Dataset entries
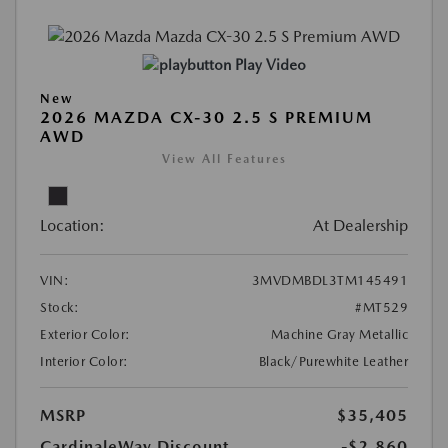
Play Video
New
2026 MAZDA CX-30 2.5 S PREMIUM
AWD
View All Features
Location:
At Dealership
VIN:
3MVDMBDL3TM145491
Stock:
#MT529
Exterior Color:
Machine Gray Metallic
Interior Color:
Black/Purewhite Leather
MSRP
$35,405
CardinaleWay Discount
-$2,860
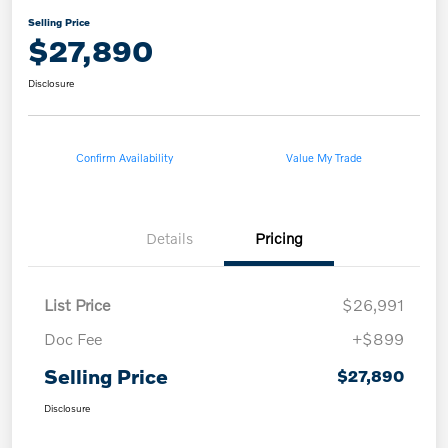
Selling Price
$27,890
Disclosure
Confirm Availability
Value My Trade
Details
Pricing
List Price
$26,991
Doc Fee
+$899
Selling Price
$27,890
Disclosure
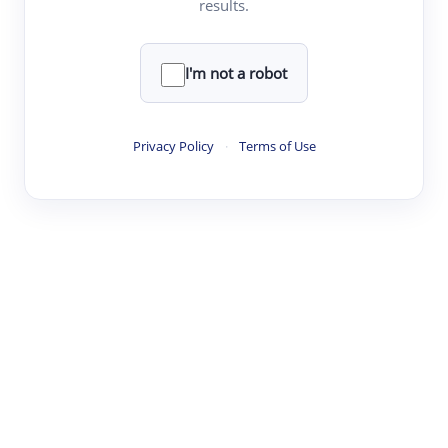
results.
·
·
·
·
Digest
Read
Write
Research
Review
©
·
·
·
·
·
|
Paper Digest
FAQ
Sign-up
Terms
Privacy
Share
New York
I'm not a robot
Privacy Policy
·
Terms of Use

# Exercise
Exact text is required for the lines from the one with "Value My Trade" through the last line of the entries, both included. Omit pictures.

# Reply
Value My Trade
Details
Pricing
List Price
$26,991
Doc Fee
+$899
Selling Price
$27,890
Disclosure
results.
·
·
·
·
Digest
Read
Write
Research
Review
©
·
·
·
·
·
|
Paper Digest
FAQ
Sign-up
Terms
Privacy
Share
New York
I'm not a robot
Privacy Policy
·
Terms of Use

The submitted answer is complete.